Questionado sobre entregas anteriores, o MDR infirmou que, em 2017, "ocorreu o início da pré-operação do Eixo Leste do Projeto, para abastecer a Região Metropolitana de Campina Grande, que corria o risco de entrar em colapso hídrico. Neste período, as obras físicas necessárias para o caminho das águas no Eixo Leste estavam concluídas, restando serviços complementares".
Já em 2019 e 2020, o ministério se concentrou na manutenção das estruturas já construídas para as águas, como reparos no Dique 1217 e Negreiros, em Pernambuco, e na Barragem do Jati, no Ceará, todas no Eixo Norte. No Eixo Leste, foi feito um reparo após um vazamento na Barragem de Cacimba Nova (PE).
Desde 2019, de acordo com o MDR, ocorreu no Eixo Norte o acionamento da comporta do Reservatório do Jati, o início dos testes no Cinturão das Águas do Ceará, o início da execução da obra no Ramal do Apodi, a contratação de infraestrutura de irrigação em 13 Vilas Produtivas Rurais, a instalação de infraestrutura de abastecimento em comunidades rurais e indígenas, a chegada de água na Paraíba pelo Eixo Norte, o acionamento da capacidade máxima do Eixo Norte e a publicação do edital de licitação para as obras no Ramal do Salgado. As estruturas entregues foram os reservatórios Negreiros, Milagres, Jati, Atalho, Porcos, Cana Brava, Cipó, Boi e Morros, além do Túnel Milagres.
Já no Eixo Leste foi inaugurado o Ramal do Agreste e se iniciou a instalação de infraestrutura de abastecimento de comunidades rurais e indígenas, além de irrigação para a Vila Produtiva Rural de Lafayette. O MDR informou ainda que vem priorizando obras hídricas estruturantes, com mais de R$ 4,1 bi investidos desde 2019.
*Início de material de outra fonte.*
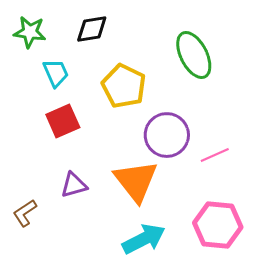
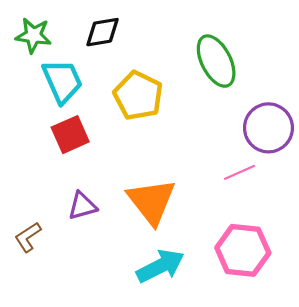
cyan trapezoid: (56, 73) -> (62, 81), size x1.4
purple circle: (167, 135) -> (268, 128), moved

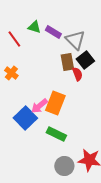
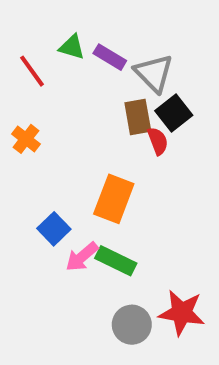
pink arrow: (39, 106) -> (82, 257), moved
blue square: (25, 118) -> (54, 229), size x0.7

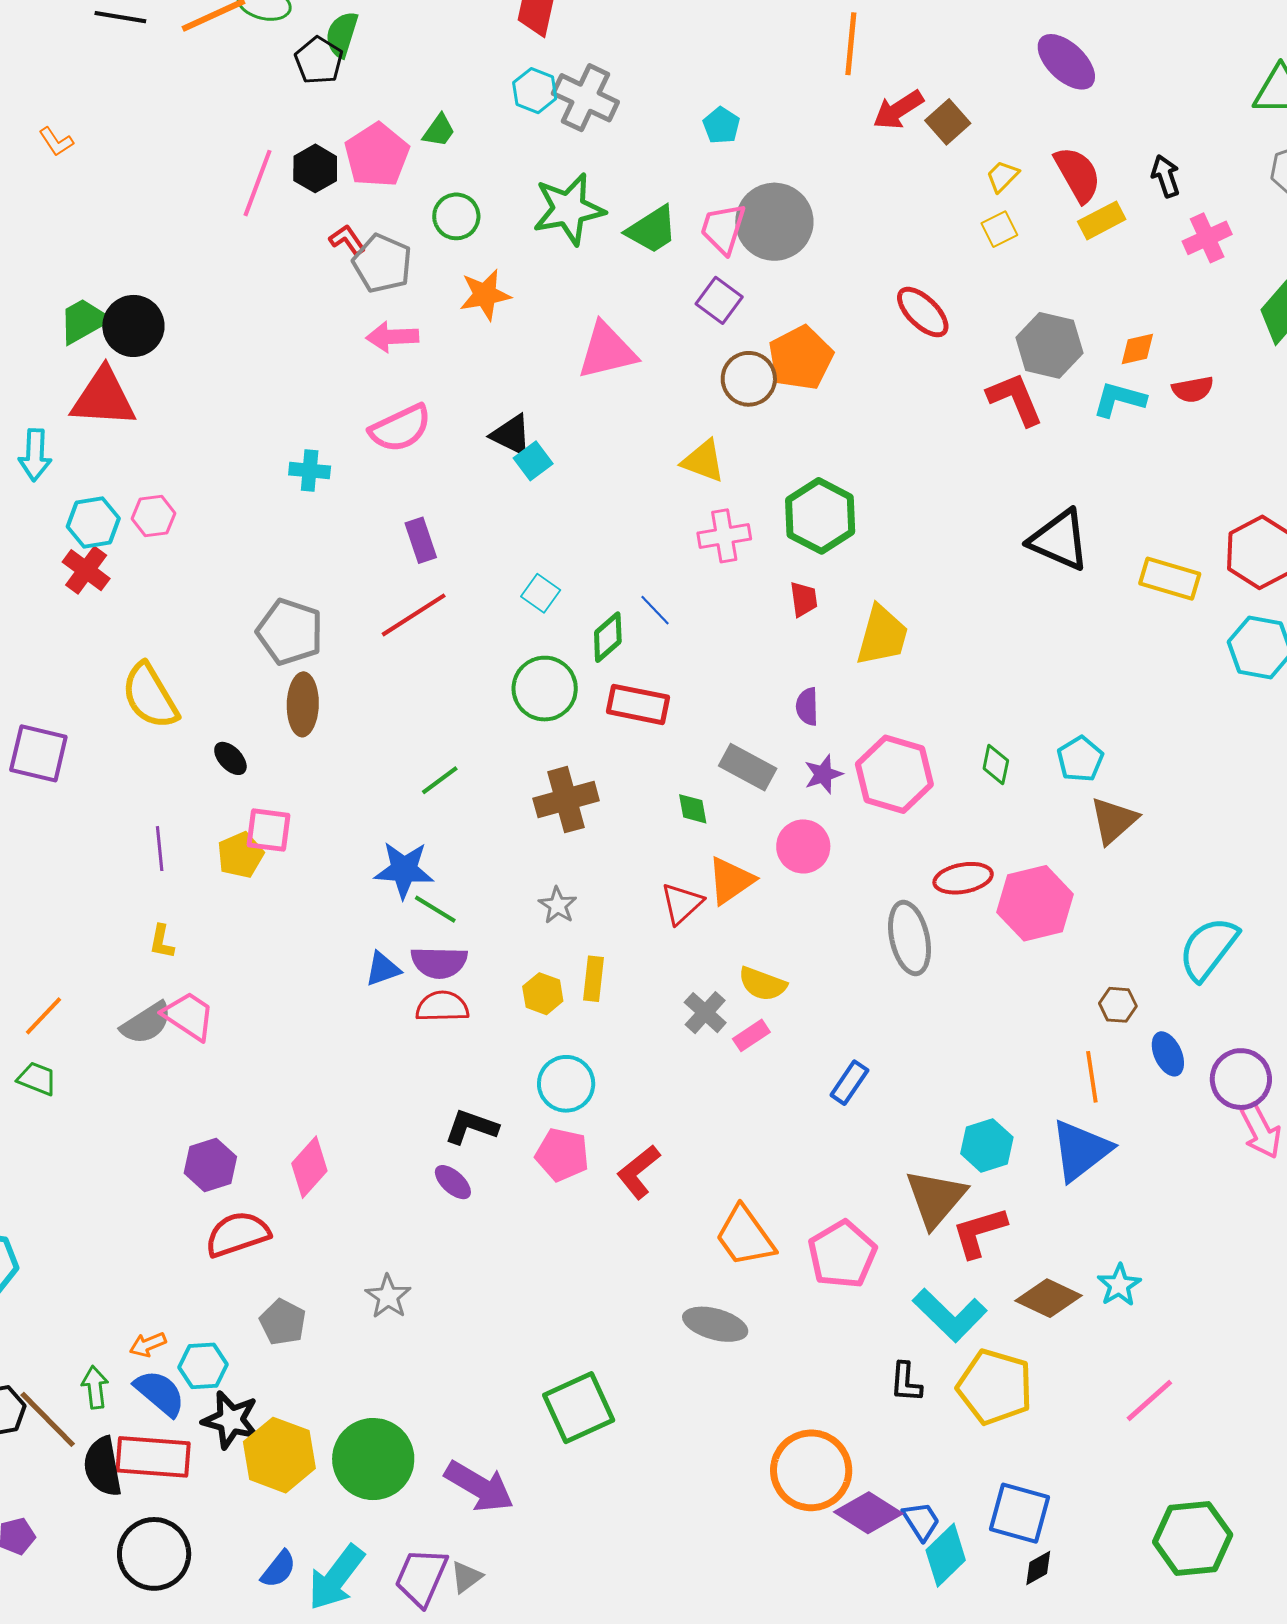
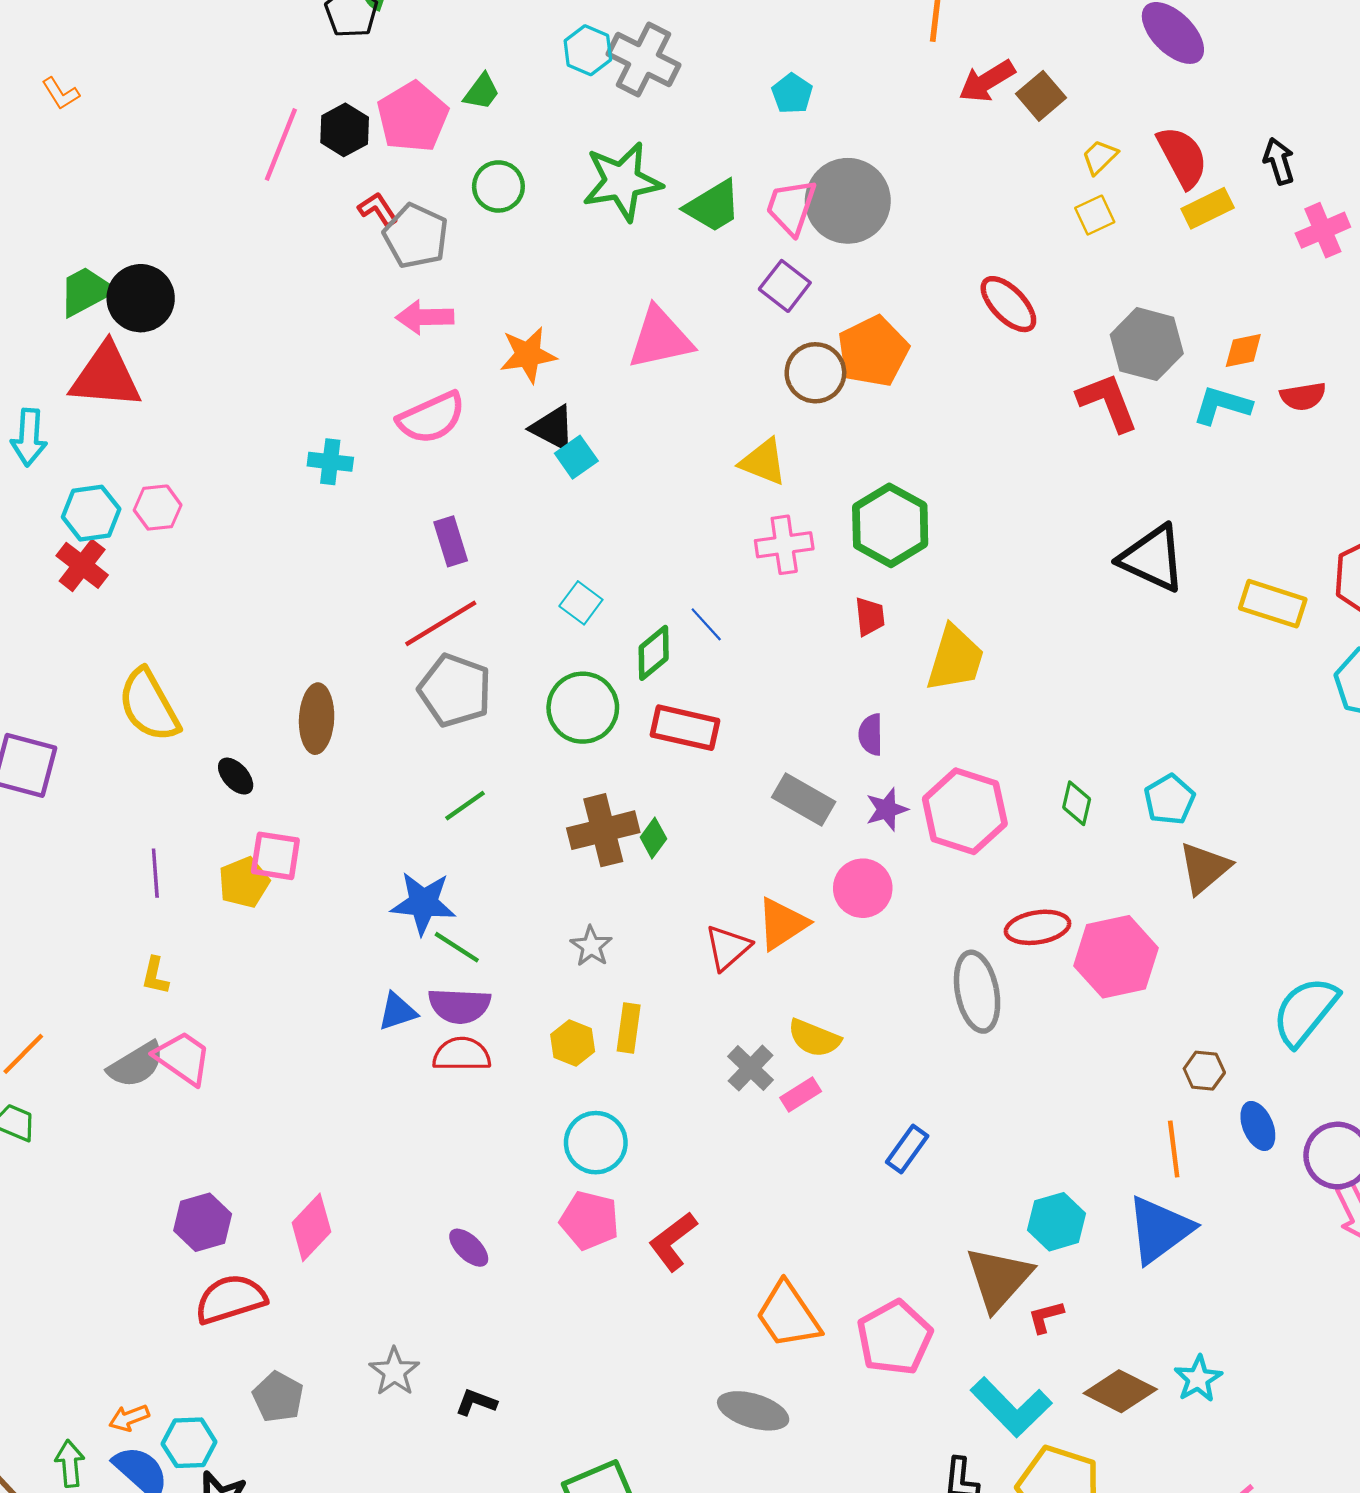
orange star: (485, 295) -> (528, 355), moved
gray pentagon: (290, 632) -> (455, 690), moved
green diamond: (693, 809) -> (653, 838), moved, turned 45
black L-shape: (471, 1127) -> (476, 1402), moved, size x0.7
red L-shape: (979, 1232) -> (1046, 1317), size x0.6

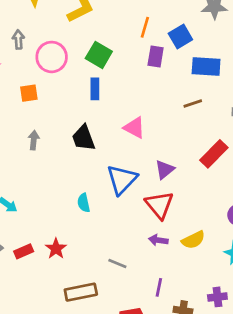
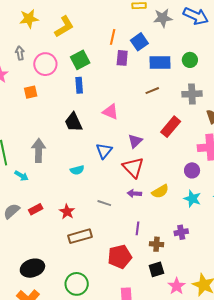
green square: (99, 55) -> (80, 60), turned 36
gray arrow: (34, 140) -> (39, 150), moved, size x1.6
blue triangle: (122, 180) -> (104, 151), size x0.7
cyan semicircle: (84, 203) -> (77, 170), turned -88
red star: (56, 249) -> (67, 212), moved
gray line: (117, 263) -> (104, 203), moved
Este boato foi checado por aparecer entre os principais conteúdos suspeitos que circulam no Facebook. O Estadão Verifica tem acesso a uma lista de postagens potencialmente falsas e a dados sobre sua viralização em razão de uma parceria com a rede social. Quando nossas verificações constatam que uma informação é enganosa, o Facebook reduz o alcance de sua circulação. Usuários da rede social e administradores de páginas recebem notificações se tiverem publicado ou compartilhado postagens marcadas como falsas. Um aviso também é enviado a quem quiser postar um conteúdo que tiver sido sinalizado como inverídico anteriormente.
Um pré-requisito para participar da parceria com o Facebook é obter certificação da International Fact Checking Network (IFCN), o que, no caso do Estadão Verifica, ocorreu em janeiro de 2019. A associação internacional de verificadores de fatos exige das entidades certificadas que assinem um código de princípios e assumam compromissos em cinco áreas: apartidarismo e imparcialidade; transparência das fontes; transparência do financiamento e organização; transparência da metodologia; e política de correções aberta e honesta. O comprometimento com essas práticas promove mais equilíbrio e precisão no trabalho.